NavList:
A Community Devoted to the Preservation and Practice of Celestial Navigation and Other Methods of Traditional Wayfinding
From: Frank Reed
Date: 2015 Apr 13, 12:19 -0700
Philip, you wrote:
"Perhaps a NavList member who is conversant with Wikipedia editing could change the references on the Eight Bells page,https://en.wikipedia.org/wiki/Eight_Bells from Sextant to Octant? "
Please, of the things that can be repaired in that article, that is the least of our worries. That Wikipedia article was surely edited at some point by a navigation know-it-all who got carried away with nitpicking. For example, the article claims that one navigator should not be reading his sextant while the other is still taking the sight. Nonsense! He also says that most sights besides noon sun are taken at dawn or twilight (distinction?) thus "proving" that the sight is a noon sight, but that was the late 20th century standard, not so in the late 19th century.

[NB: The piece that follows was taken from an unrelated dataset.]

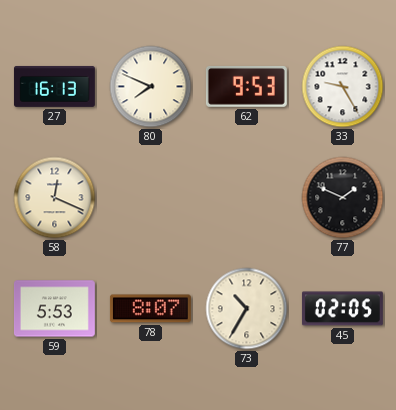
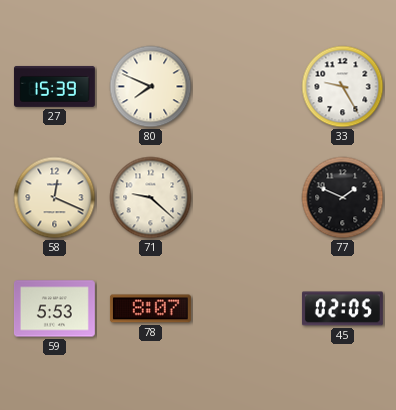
27: 16:13 -> 15:39
62: 9:53 -> none
71: none -> 9:22
73: 10:35 -> none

To your specific suggestion, I've said this before, and I note that David Barrie in his very fine recent book "Sextant" agrees, that one should not be pedantic about the word sextant. In the contemporary era of the work, what we call octants today were often called quadrants. And in the 20th century, the word sextant shifted in meaning to cover practically any instrument capable of measuring celestial angles regardless of the angular range. For example, aviation bubble sextants rarely had a range over 90°. Also, the angular range of the sextant built into the hull of the Apollo spacecraft has a range quite a bit less than 90°. There's no harm done in referring to this instruments in "Eight Bells" as sextants, and since this word is considerably more familiar in the English language (though much more obscure today than even ten years ago), it's a better choice for the Wikipedia article.